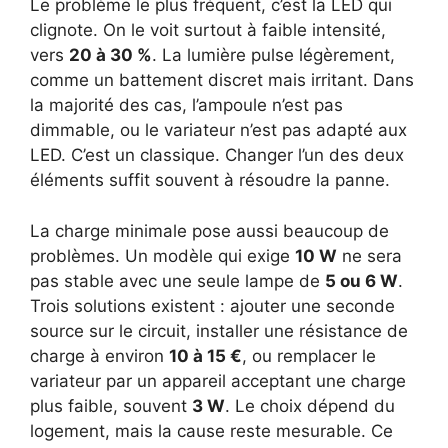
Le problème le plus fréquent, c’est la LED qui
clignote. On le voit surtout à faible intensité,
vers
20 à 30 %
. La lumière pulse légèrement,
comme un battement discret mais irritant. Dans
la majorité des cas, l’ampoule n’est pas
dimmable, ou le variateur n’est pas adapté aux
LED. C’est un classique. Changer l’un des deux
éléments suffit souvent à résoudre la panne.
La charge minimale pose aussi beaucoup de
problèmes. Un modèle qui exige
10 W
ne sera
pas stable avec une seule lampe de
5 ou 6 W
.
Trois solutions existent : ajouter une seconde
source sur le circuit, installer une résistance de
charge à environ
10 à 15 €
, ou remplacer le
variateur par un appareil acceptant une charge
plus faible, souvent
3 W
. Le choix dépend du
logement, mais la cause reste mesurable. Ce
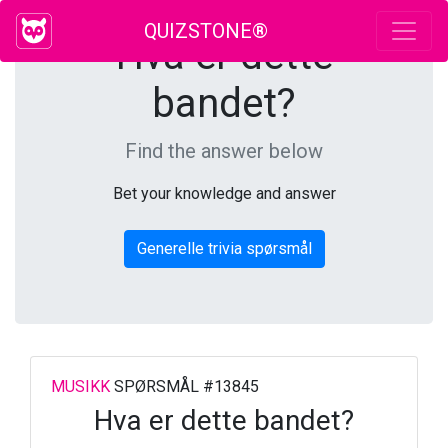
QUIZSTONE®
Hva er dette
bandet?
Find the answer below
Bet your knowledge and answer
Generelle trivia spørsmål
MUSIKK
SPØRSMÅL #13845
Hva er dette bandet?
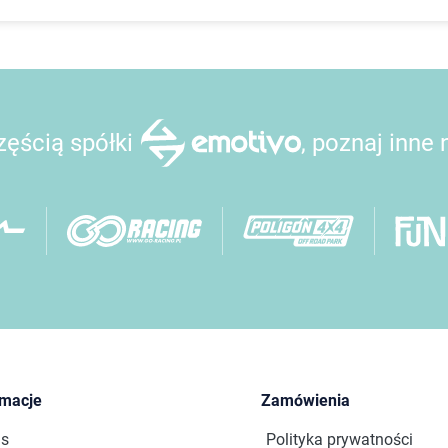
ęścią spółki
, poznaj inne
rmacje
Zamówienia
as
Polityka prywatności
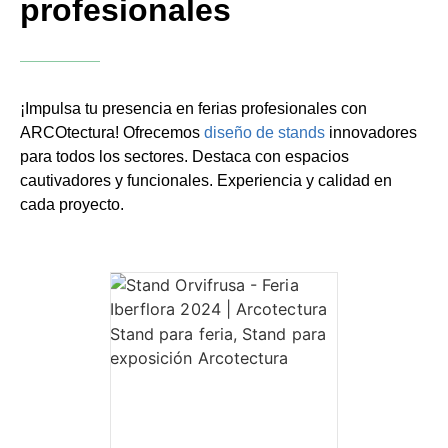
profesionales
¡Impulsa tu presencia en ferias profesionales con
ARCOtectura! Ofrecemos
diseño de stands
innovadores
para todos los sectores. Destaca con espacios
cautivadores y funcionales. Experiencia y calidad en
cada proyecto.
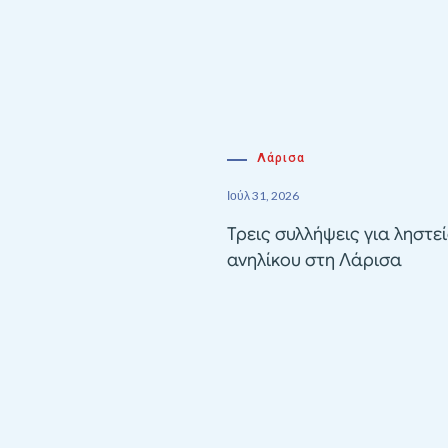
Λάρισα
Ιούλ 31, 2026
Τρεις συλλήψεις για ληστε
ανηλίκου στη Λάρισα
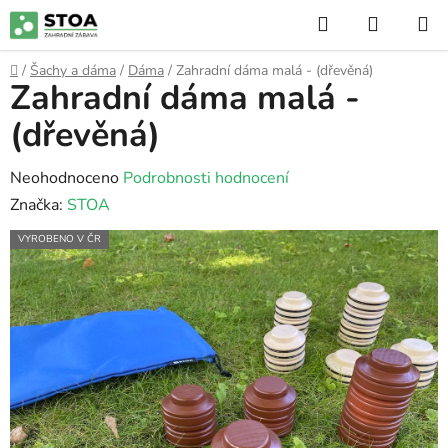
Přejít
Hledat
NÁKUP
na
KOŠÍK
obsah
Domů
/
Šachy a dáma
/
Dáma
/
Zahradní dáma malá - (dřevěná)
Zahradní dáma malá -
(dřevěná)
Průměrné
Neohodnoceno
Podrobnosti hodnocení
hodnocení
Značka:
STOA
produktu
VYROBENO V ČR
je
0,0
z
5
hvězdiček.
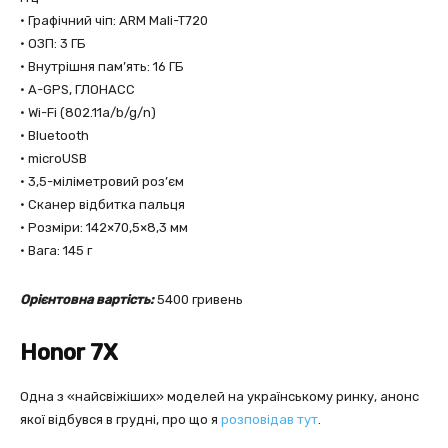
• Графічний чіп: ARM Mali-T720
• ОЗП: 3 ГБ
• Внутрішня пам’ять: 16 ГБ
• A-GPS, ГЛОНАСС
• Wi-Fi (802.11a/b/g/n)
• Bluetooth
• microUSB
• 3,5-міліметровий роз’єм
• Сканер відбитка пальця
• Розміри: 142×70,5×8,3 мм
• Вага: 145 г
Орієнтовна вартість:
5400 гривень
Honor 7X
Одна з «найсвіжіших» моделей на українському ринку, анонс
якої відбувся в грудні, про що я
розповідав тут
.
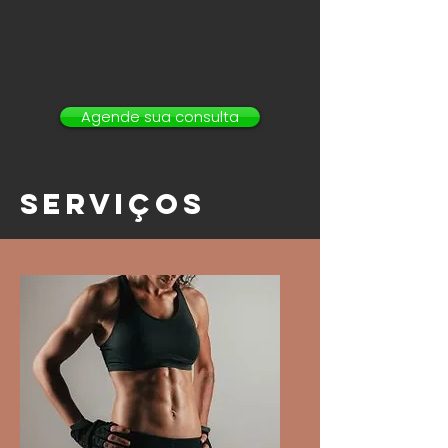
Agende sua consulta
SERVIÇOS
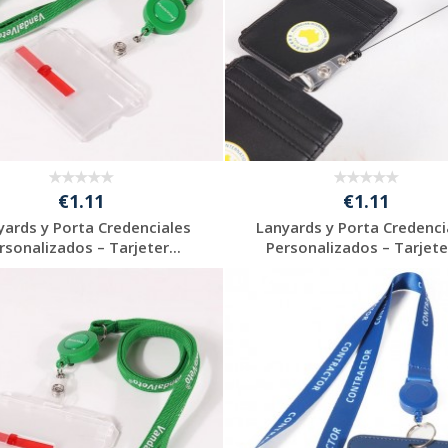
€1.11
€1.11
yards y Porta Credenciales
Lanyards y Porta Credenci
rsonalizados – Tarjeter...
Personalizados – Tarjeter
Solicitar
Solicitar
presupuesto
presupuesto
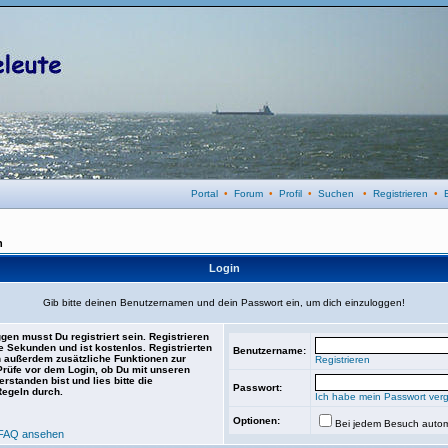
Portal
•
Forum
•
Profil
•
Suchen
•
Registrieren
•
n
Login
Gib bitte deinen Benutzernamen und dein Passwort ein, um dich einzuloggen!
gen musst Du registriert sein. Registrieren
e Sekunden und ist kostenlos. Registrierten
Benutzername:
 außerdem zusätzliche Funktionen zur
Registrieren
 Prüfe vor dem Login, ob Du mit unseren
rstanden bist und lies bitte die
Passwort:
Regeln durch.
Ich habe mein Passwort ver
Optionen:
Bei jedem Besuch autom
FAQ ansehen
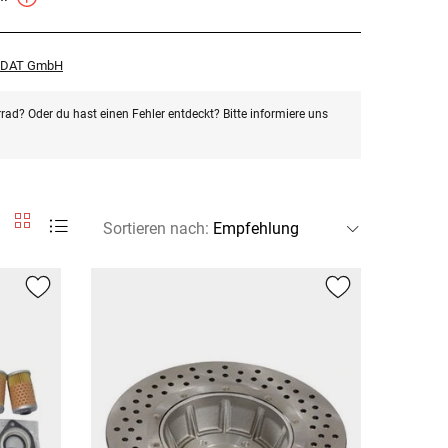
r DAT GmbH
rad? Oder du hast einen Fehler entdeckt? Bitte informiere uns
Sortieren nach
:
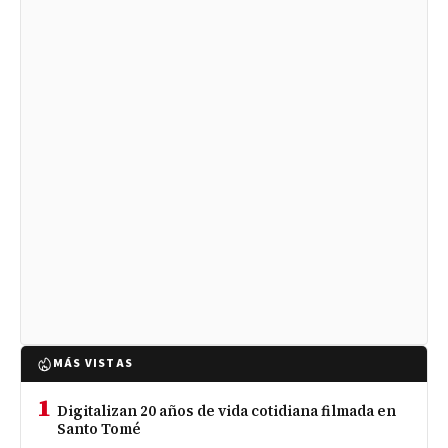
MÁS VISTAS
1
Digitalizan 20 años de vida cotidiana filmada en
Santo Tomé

● ● ●

What you output must be exactly the lines from the line with "Hva er dette bandet?" through the last line of the listing, pictures excluded.

Hva er dette bandet?
ęścią spółki
, poznaj inne
rmacje
Zamówienia
as
Polityka prywatności
profesionales
¡Impulsa tu presencia en ferias profesionales con
ARCOtectura! Ofrecemos
diseño de stands
innovadores
para todos los sectores. Destaca con espacios
cautivadores y funcionales. Experiencia y calidad en
cada proyecto.
Λάρισα
Ιούλ 31, 2026
Τρεις συλλήψεις για ληστε
ανηλίκου στη Λάρισα
Přejít
Hledat
NÁKUP
na
KOŠÍK
obsah
Domů
/
Šachy a dáma
/
Dáma
/
Zahradní dáma malá - (dřevěná)
Zahradní dáma malá -
(dřevěná)
Průměrné
Neohodnoceno
Podrobnosti hodnocení
hodnocení
Značka:
STOA
produktu
VYROBENO V ČR
je
0,0
z
5
hvězdiček.
• Графічний чіп: ARM Mali-T720
• ОЗП: 3 ГБ
• Внутрішня пам’ять: 16 ГБ
• A-GPS, ГЛОНАСС
• Wi-Fi (802.11a/b/g/n)
• Bluetooth
• microUSB
• 3,5-міліметровий роз’єм
• Сканер відбитка пальця
• Розміри: 142×70,5×8,3 мм
• Вага: 145 г
Орієнтовна вартість:
5400 гривень
Honor 7X
Одна з «найсвіжіших» моделей на українському ринку, анонс
якої відбувся в грудні, про що я
розповідав тут
.
Agende sua consulta
SERVIÇOS
€1.11
€1.11
yards y Porta Credenciales
Lanyards y Porta Credenci
rsonalizados – Tarjeter...
Personalizados – Tarjeter
Solicitar
Solicitar
presupuesto
presupuesto
Portal
•
Forum
•
Profil
•
Suchen
•
Registrieren
•
n
Login
Gib bitte deinen Benutzernamen und dein Passwort ein, um dich einzuloggen!
gen musst Du registriert sein. Registrieren
e Sekunden und ist kostenlos. Registrierten
Benutzername:
 außerdem zusätzliche Funktionen zur
Registrieren
 Prüfe vor dem Login, ob Du mit unseren
rstanden bist und lies bitte die
Passwort:
Regeln durch.
Ich habe mein Passwort ver
Optionen:
Bei jedem Besuch autom
FAQ ansehen
r DAT GmbH
rad? Oder du hast einen Fehler entdeckt? Bitte informiere uns
Sortieren nach
:
MÁS VISTAS
1
Digitalizan 20 años de vida cotidiana filmada en
Santo Tomé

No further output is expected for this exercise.